Re: How browsers display URIs with %-encoding (Opera/Firefox FAIL) from Martin J. Dürst on 2011-07-27 (public-iri@w3.org from July 2011)

From: Martin J. Dürst <duerst@it.aoyama.ac.jp>
Date: Wed, 27 Jul 2011 19:15:37 +0900
To: Bjoern Hoehrmann <derhoermi@gmx.net>
CC: "public-iri@w3.org" <public-iri@w3.org>
Message-ID: <4E2FE549.1040800@it.aoyama.ac.jp>

Hello Björn,

On 2011/07/27 11:00, Bjoern Hoehrmann wrote:
> * Martin J. Dürst wrote:
>> The idea is that because %-encoding in URIs has to be interpreted as
>> UTF-8 when converting to IRIs [...]
>
> Converting `data:image/png,...%C3%B6...` to `data:image/png,...ö...`
> is semantically wrong, there is no character "ö" in this, it's just
> bytes.

Agreed.

> Sure, if you use UTF-8 and don't unicode-normalize, you can
> round-trip in this manner, but that doesn't make it any more right.

Yes. But then you'd also have to say that data:image/png,...abcd... is 
wrong, and it should be data:image/png,...%61%62%63%64..., which is 
possible, but nobody is doing that because they want their data URIs to 
be short.

> If you have `http://.../%C3%B6` the situation is no different, there
> is no reason for `%C3%B6` to actually mean `ö` in any sense beyond
> round-tripping, "converting to IRIs" may be wrong in some situations.

It may indeed be wrong in some situations. But the chance it's right 
gets quite a bit higher, first because of the properties of UTF-8 bit 
patterns (see 
http://www.ifi.unizh.ch/arvo/mml/mduerst/papers/PDF/IUC11-UTF-8.pdf), 
and second because the Web on various levels is moving towards UTF-8.

> I do understand what outcome you desire, but I do not understand how
> you would get around this problem short of one or more of, accepting
> wrong results like in the data: case above, relying on complicated
> and probably unreliable heuristics, or abandoning the idea that some
> of the time %xx sequences stand for octets while at other times they
> stand for characters (turned into bytes by some character encoding).

As for data:, base64 is explicitly possible and usually shorter (see 
http://jimbojw.com/wiki/index.php?title=Data_URIs_and_Inline_Images) 
unless the data is text in the first place, and people prefer short 
data: URIs (it's gibberish anyway).

As for heuristics, they are often quite reliable.

And yes, %xx sequences stand sometimes (actually most of the time) for 
characters (via an encoding), and occasionally for bytes that have no 
connection with characters.

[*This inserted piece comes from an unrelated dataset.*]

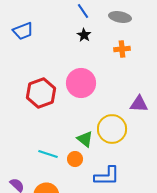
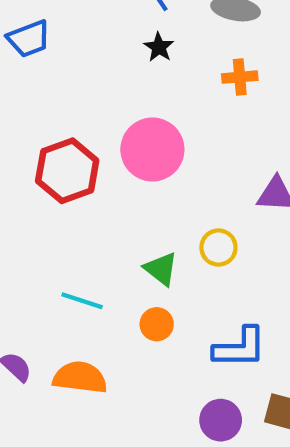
yellow circle: (112, 129) -> (218, 248), size x0.6
orange circle: (75, 159) -> (157, 324), moved
blue L-shape: (107, 176) -> (240, 348), moved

That has been the case since the first 
URI/URL spec.

> I argued for the last option eight years ago, unsuccessfully, and I
> do not like the first option. Do you think about this in terms of
> the heuristics option and are saying the heuristics are not perfect,
> or is there some other dimension to it? In your example you discuss
> this only in terms of round-tripping, but that is not how I look at
> this at all -- I want to get away from talking about bytes here.

There was a proposal to use something like %uXXXX (XXXX being a 
hexadecimal Unicode code point value) in URIs, and I guess that would 
have been to your liking. There was even some support for that in some 
version of JavaScript, I guess it's still there because such stuff dies 
slowly. I guess it's something like this that you are talking about. 
However, that didn't work well, because the server side (in particular 
Apache on Unix/Linux) essentially works with bytes and not with 
characters. That discussion was done something like 14 or so years ago.

Regards,    Martin.

Received on Wednesday, 27 July 2011 10:17:02 UTC